{S,D,C.Z}ROTG (a, b, c, s)
a real*4 | real*8 | complex*8 | complex*16 On entry, the first element of the input vector. On exit, a is overwritten with the rotated element r. b real*4 | real*8 | complex*8 | complex*16 On entry, the second element of the input vector. On exit, for SROTG and DROTG, b is overwritten with the reconstruction element z. For CROTG and ZROTG, b is unchanged. c real*4 | real*8 On entry, an unspecified variable. On exit, c is overwritten with the first rotation element, that is, the cosine of the angle of rotation. s real*4 | real*8 | complex*8 | complex*16 On entry, an unspecified variable. On exit, s is overwritten with the second rotation element, that is, the sine of the angle of rotation.

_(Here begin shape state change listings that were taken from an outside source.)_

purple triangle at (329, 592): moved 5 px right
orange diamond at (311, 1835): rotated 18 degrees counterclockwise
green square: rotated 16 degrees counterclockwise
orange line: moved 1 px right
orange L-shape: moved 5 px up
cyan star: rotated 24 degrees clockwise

The _ROTG subroutines construct a Givens plane rotation that eliminates the second element of a two-element vector and can be used to introduce zeros selectively into a matrix. Using a and b to represent elements of an input real vector, the SROTG and DROTG functions calculate the elements c and s of an orthogonal matrix such that: c*a + s*b = r -s*a + c*b = 0 Using a and b to represent elements of an input complex vector, the CROTG and ZROTG functions calculate the elements real c and complex s of an orthogonal matrix such that: c*a + s*b = r -conjugate(s)*a + c*b = 0 A real Givens plane rotation is constructed for values a and b by computing values for r, c, s, and z, as follows: r=p * (a**(2)+b**(2))**(1/2) p = SIGN(a) if |a| > |b| p = SIGN(b) if |a|<=|b| c = a/r if r is not equal to 0 c = 1 if r = 0 s = b/r if r is not equal to 0 s = 0 if r = 0 z = s if |a| > |b| z = 1/c if |a|<=|b|, c is not equal to 0, and r is not equal to 0. z = 1 if |a|<=|b|, c = 0, and r is not equal to 0. z = 0 if r = 0 SROTG and DROTG can use the reconstruction element z to store the rotation elements for future use. The quantities c and s are reconstructed from z as follows: For |z| = 1, c = 0.0 and s = 1.0 For |z| < 1, c = (1-z**(2))**(1/2) and s = z For |z| > 1, c = 1/z and s = (1-c**(2))**(1/2) A complex Givens plane rotation is constructed for values a and b by computing values for real c, complex s and complex r, as follows: p=(|a|**(2)+|b|**(2))**(1/2) q = a/|a| r = qp if |a| is not equal to 0. r = b if |a| is equal to 0. c = |a|/p if |a| is not equal to 0 c = 0 if |a| is equal to 0 s = q*conjugate(b)/p if |a| is not equal to 0 s = (1.0,0.0) if |a| is equal to 0 The absolute value used in the above definitions corresponds to the strict definition of the absolute value of a complex number. The arguments c and s are passed to the _ROT subroutines.
REAL*4 A, B, C, S CALL SROTG(A,B,C,S) This FORTRAN code shows how to generate the rotation elements for a vector of elements a and b.